Pinneberg
Schulprojekt

Sexualkunde anno 2014: Schüler lernen ihre Gefühle kennen

Am Elsensee-Gymnasium Quickborn wird besondere Aufklärungsarbeit betrieben. In Kooperation mit der Beratungsstelle Wendepunkt wird Schülern bewusst gemacht, dass nur sie selbst über ihren Körper bestimmen.

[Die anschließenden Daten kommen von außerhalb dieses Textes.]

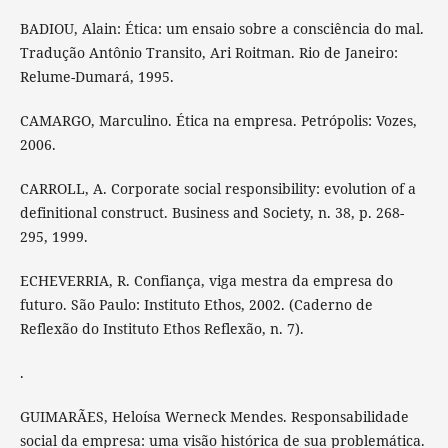
BADIOU, Alain: Ética: um ensaio sobre a consciência do mal.
Tradução Antônio Transito, Ari Roitman. Rio de Janeiro:
Relume-Dumará, 1995.
CAMARGO, Marculino. Ética na empresa. Petrópolis: Vozes,
2006.
CARROLL, A. Corporate social responsibility: evolution of a
definitional construct. Business and Society, n. 38, p. 268-
295, 1999.
ECHEVERRIA, R. Confiança, viga mestra da empresa do
futuro. São Paulo: Instituto Ethos, 2002. (Caderno de
Reflexão do Instituto Ethos Reflexão, n. 7).
.
GUIMARÃES, Heloísa Werneck Mendes. Responsabilidade
social da empresa: uma visão histórica de sua problemática.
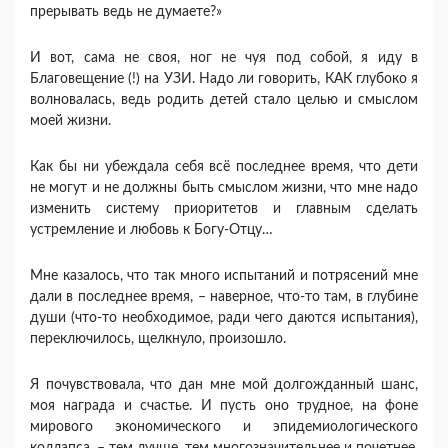
прерывать ведь не думаете?»
И вот, сама не своя, ног не чуя под собой, я иду в
Благовещение (!) на УЗИ. Надо ли говорить, КАК глубоко я
волновалась, ведь родить детей стало целью и смыслом
моей жизни.
Как бы ни убеждала себя всё последнее время, что дети
не могут и не должны быть смыслом жизни, что мне надо
изменить систему приоритетов и главным сделать
устремление и любовь к Богу-Отцу…
Мне казалось, что так много испытаний и потрясений мне
дали в последнее время, – наверное, что-то там, в глубине
души (что-то необходимое, ради чего даются испытания),
переключилось, щелкнуло, произошло.
Я почувствовала, что дан мне мой долгожданный шанс,
моя награда и счастье. И пусть оно трудное, на фоне
мирового экономического и эпидемиологического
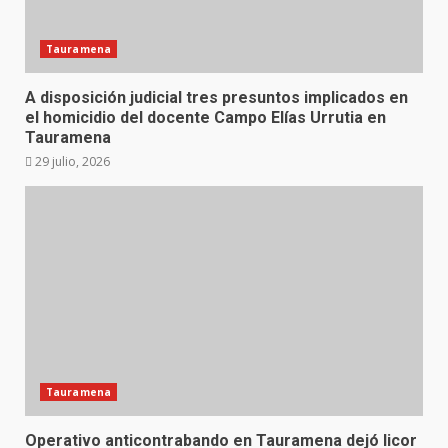
Tauramena
A disposición judicial tres presuntos implicados en
el homicidio del docente Campo Elías Urrutia en
Tauramena
29 julio, 2026
Tauramena
Operativo anticontrabando en Tauramena dejó licor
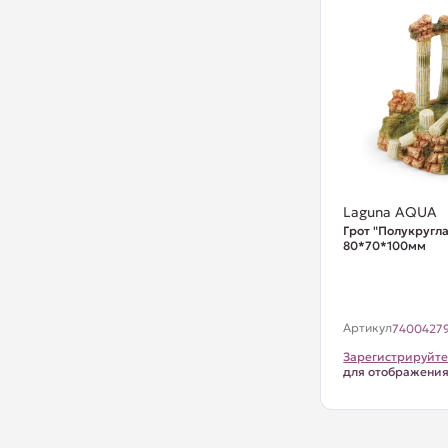
Laguna AQUA
Грот "Полукругла
80*70*100мм
Артикул
7400427
Зарегистрируйте
для отображени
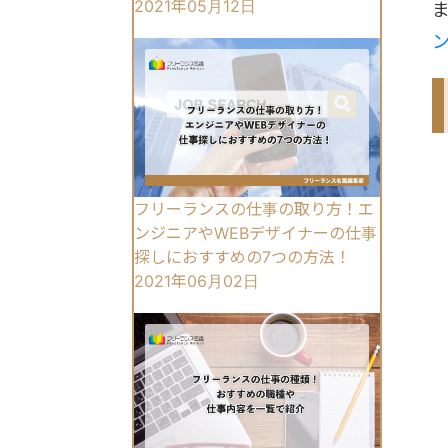
2021年05月12日
フリーランスの仕事の取り方！エ
ンジニアやWEBデザイナーの仕事
探しにおすすめの7つの方法！
2021年06月02日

Quickborn. Die Schüler des Elsensee-Gymnasiums sollen selbstbestimmt leben können und keine Angst vor sexuellen Übergriffen haben. Darum haben die zuständigen Lehrkräfte Jutta Blanck und Dorothea Brunke ein Präventionskonzept erarbeitet, das in allen drei siebten Klassen einen Übungstag zum Schutz vor sexuellem Missbrauch beinhaltet. Dazu werden an drei unterschiedlichen Workshop-Tagen die Klassen jeweils von den Sozialpädagogen der Beratungsstelle Wendepunkt geschult, die in Quickborn eine Außenstelle für Betroffene von sexueller Gewalt unterhalten.

„Wir machen das zum ersten Mal an unserer Schule“, sagt Präventionsbeauftragte Jutta Blanck. Fragen zu Pubertät, die mit körperlichen und seelischen Veränderungen der Schüler einhergehen und auch zu Konflikten in der Schule oder im Elternhaus führen könnten, seien wichtige Themen für viele junge Heranwachsende. Dabei möchte die Schule den Kindern gerne eine professionelle Hilfestellung geben, die die erfahrenen Wendepunkt-Mitarbeiter leisten könnten.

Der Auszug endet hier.